In the not-too-distant future, a technologically enhanced strain of influenza has destroyed the modern world. Called the Great Sickness, this disease ended the warfare between Islamic extremists in the Middle East and their mostly Christian counterparts in America. Once-great cities are now overgrown ruins. People have returned to simple village life, and Jason is a watchman in Harpers Ferry, the West Virginia town. While on duty, he encounters a severely wounded man who warns of an army on horseback, violently demanding loyalty to Jesus Christ. Skeptical, the Harpers Ferry elders send Jason to nearby Leesburg, Va., for proof. There, he witnesses the brutal execution of a forced laborer, which confirms that standing against these men and their old god means death. A man named Pravus leads the Christian Empire (based in New Atlanta) and dreams of conquering the rest of the former U.S. He also wants revenge on the traitorous Mordecai, who abandoned war to peacefully spread Christianity. When Mordecai has a strange vision, he heads west, toward Indianapolis. The people of Harpers Ferry, now led by Jason and a council of talented youths, likewise travel west to outrun the Christian horde. Author Livingston (Marketing in the Round, 2012, etc.) presents the perils of medievallike life with unflagging realism. He threatens his characters with food shortages, wolf attacks, river crossings and egotistical outbursts.

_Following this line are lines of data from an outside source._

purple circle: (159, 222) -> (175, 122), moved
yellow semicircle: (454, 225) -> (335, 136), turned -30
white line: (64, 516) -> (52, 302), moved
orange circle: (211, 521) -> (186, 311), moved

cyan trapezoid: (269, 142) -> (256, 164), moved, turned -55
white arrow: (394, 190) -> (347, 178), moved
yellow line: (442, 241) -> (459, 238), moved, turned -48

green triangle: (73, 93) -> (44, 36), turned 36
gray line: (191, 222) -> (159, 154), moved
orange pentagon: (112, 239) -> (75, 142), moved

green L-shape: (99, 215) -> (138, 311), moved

But sharp, bracing prose makes the quieter moments just as powerful: “A fever, now apparent in the man’s pale, sweat-streaked face, had wasted his long frame.” Such evocative writing helps the novel’s valuable message of religious moderation shine through: “Forced faith breeds sins, encourages hatred, terror, and violence,” Mordecai tells Pravus. “Your brutal teaching denies the essential virtues of faith, hope, and charity.” Only later, when Livingston dictates the drama instead of revealing it through his excellent dialogue and characterization, does the story slow. Fortunately, a stunning, irresistible cliffhanger erases this minor quibble.
A wondrously executed parable, sure to attract readers from every walk of life.